Vente ou pas vente ?

L’audition du patron ne pourra pas porter sur certains points. L’inculpation de Didier Bellens pour corruption passive ne sera pas évoquée. “Nous n’avons pas les pouvoirs d’une commission d’enquête”, explique la présidente de la commission. Par contre, elle pourrait servir de grand déballage, si jamais les partis décident de remettre sur la table ce vieux serpent de mer qu’est la vente de Belgacom par l’Etat belge. D’après Le Soir, cette opération est programmée. Le PS lui-même aurait planché sur l’hypothèse d’une vente par étapes, avec dans un premier temps une réduction de la participation de l’Etat dans Belgacom de 53 à 26 %. “C’est de l’intox, affirme la députée PS Karine Lalieux. Pour nous, il est hors de question de privatiser Belgacom.” Un grand débat… qui pourrait en amener d’autres. Didier Bellens n’en piétine certainement pas d’impatience, mais il sera forcé de répondre à toutes les questions des députés, de manière totalement transparente. “Le conseil d’administration de Belgacom prend des décisions, mais ne les communique pas (lire l’encadré), constate Valérie De Bue. L’audition du CEO en commission aura le mérite d’assurer la publicité des débats. Or, ceux-ci concernent tout le monde, vu les participations que possède l’Etat dans Belgacom.”

Si, jusqu’à présent, le patron de Belgacom n’avait quasiment pas été entendu par les parlementaires, c’est tout simplement parce qu’il était parvenu à se faire oublier. Climat social serein, bons résultats financiers, dividendes généreux… Un cocktail parfait pour les représentants de la nation. Mais les derniers soubresauts de l’entreprise ont mis en lumière une gestion des ressources humaines plutôt chaotique. La façade lisse de Belgacom est en train de se fissurer. Du coup, les membres de la commission aiguisent leurs lames. “Je me pose des questions au sujet des départs successifs dans le top-management, au sujet du forcing de l’administrateur délégué en faveur d’une collaboratrice licenciée, au sujet de l’ambiance au sein de l’entreprise, au sujet de la concurrence des câblo-opérateurs qui met en péril les parts de marché de Belgacom…”, énumère Valérie De Bue, députée MR. Au terme des auditions, la commission pourrait émettre des recommandations au sujet du dossier Belgacom. L’écologiste Ronny Balcaen souhaite aller plus loin : “Je milite pour que les parlementaires aient plus de pouvoir. Lors de la négociation du contrat de gestion, nous devrions avoir notre mot à dire.”

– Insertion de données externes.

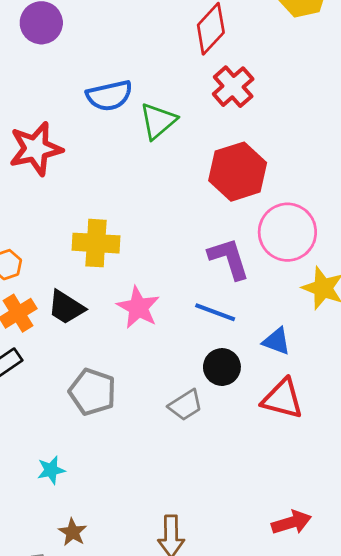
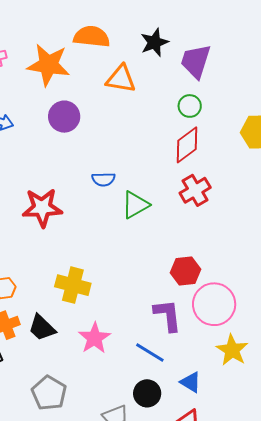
blue semicircle: (109, 96) -> (103, 179), size x0.7
red hexagon: (238, 172) -> (186, 271), moved, size x0.7

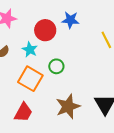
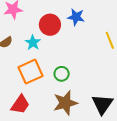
green circle: (56, 66) -> (62, 74), moved
orange square: (30, 79) -> (31, 72), turned 30

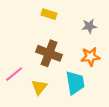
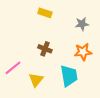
brown cross: (49, 53) -> (45, 49), size x0.6

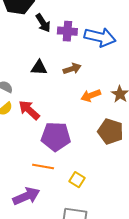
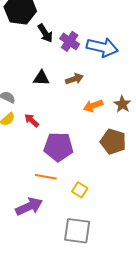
purple cross: (67, 31) -> (70, 41), turned 30
red arrow: (29, 110) -> (32, 120), size x0.7

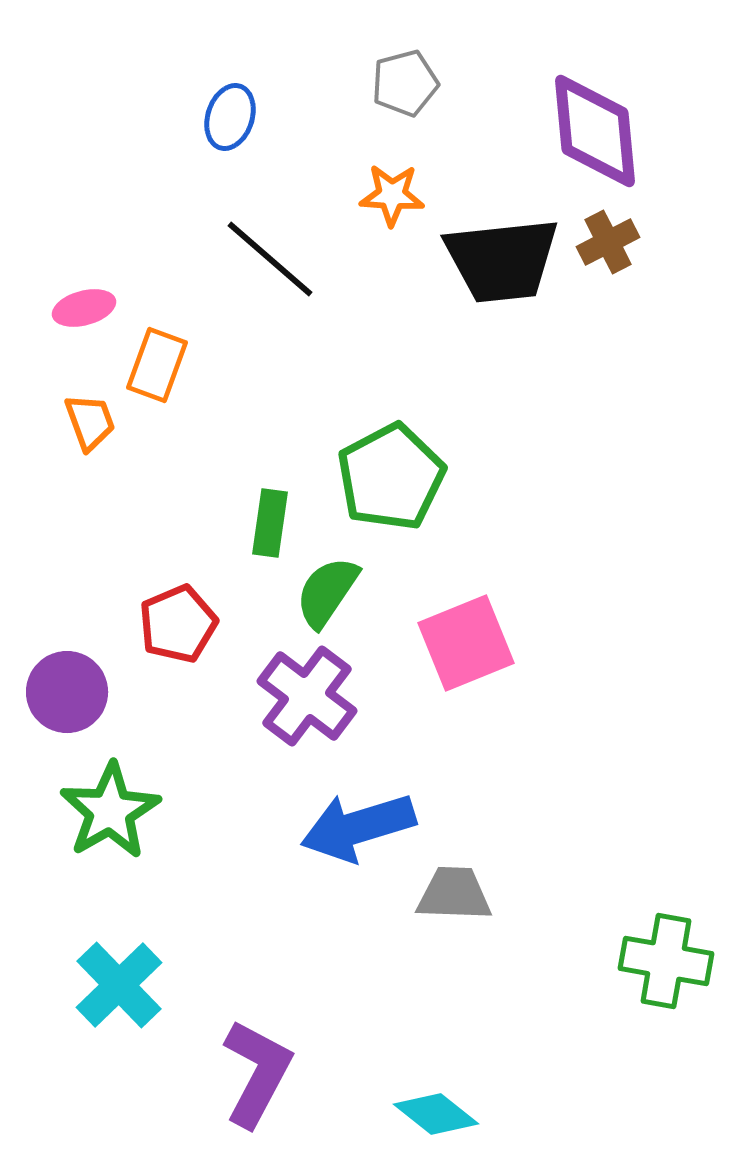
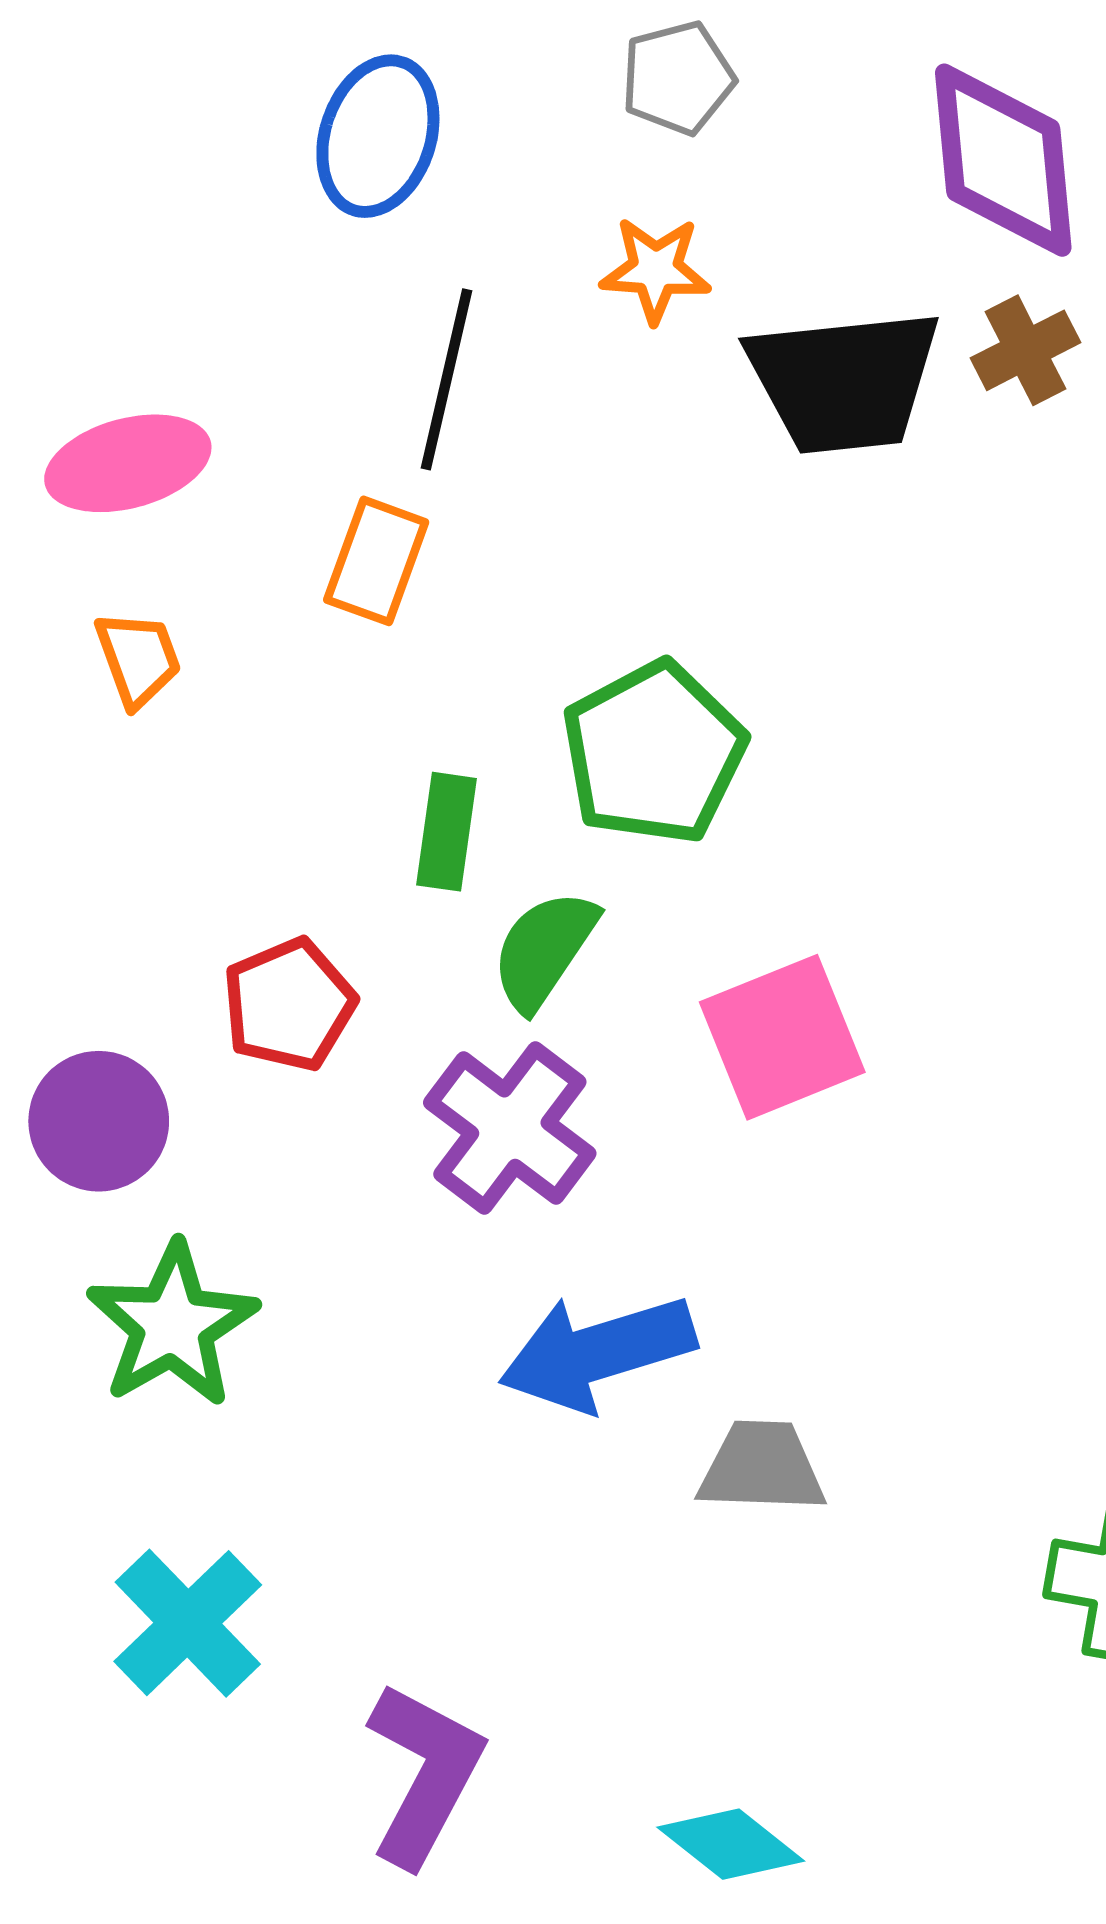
blue ellipse: (230, 117) -> (378, 136), size x1.4
black line: (270, 259) -> (446, 379), turned 62
pink ellipse: (84, 308) -> (128, 463), size x1.5
orange rectangle: (157, 365) -> (376, 561), moved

Le risque est que l’audition d’un patron aussi contesté que Didier Bellens se transforme en une série d’attaques ad hominem. C’est la raison pour laquelle Karine Lalieux tente de convaincre ses collègues d’entendre d’abord la ministre des Entreprises publiques Inge Vervotte, avant de solliciter Didier Bellens. “Même s’il y a pas mal de choses à dire sur la gestion des ressources humaines chez Belgacom, ce qui est important, c’est la sérénité de l’entreprise, avance l’élue socialiste. Il faut aussi éviter de déstabiliser une entreprise cotée en Bourse.” Malgré les réserves du PS, la probabilité de voir Didier Bellens devant la commission semble grande. La présidente de la commission, Maggie De Block (Open VLD), n’y voit en tout cas aucune objection.

GILLES QUOISTIAUX

Un CA silencieux

Engagé dans des discussions musclées avec le CEO Didier Bellens, le conseil d’administration de Belgacom s’est fait pour le moins discret. “On aimerait qu’on en parle moins, que le calme revienne. Nous nous sommes imposé un silence médiatique”, explique Pierre-Alain Desmedt, président de la FEB et administrateur de Belgacom. Les instructions sont claires : seul le président du CA, Théo Dilissen, peut s’exprimer. Et comme il ne s’exprime pas, l’affaire est réglée. “Tous les administrateurs ont signé une clause de confidentialité, explique Pierre-Alain Desmedt, par ailleurs président du comité d’audit de Belgacom. C’est un engagement éthique, qui vise à préserver l’image de l’entreprise.” Et en cas de non-respect de cette obligation de confidentialité ? “Des sanctions sont prévues, en fonction de la gravité de l’acte. On pourrait juger qu’il s’agit d’une faute grave.”